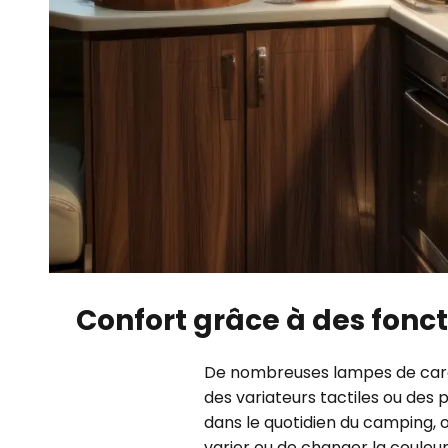
Confort grâce à des fonct
De nombreuses lampes de carava
des variateurs tactiles ou des 
dans le quotidien du camping, 
varier ou de changer la couleur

###

- WHAT IS REQUIRED -
The line containing "dans le quotidien" marks where to begin; copy it and every later line exactly, through the end of the data.

- ANSWER AREA -
dans le quotidien du camping, 
varier ou de changer la couleur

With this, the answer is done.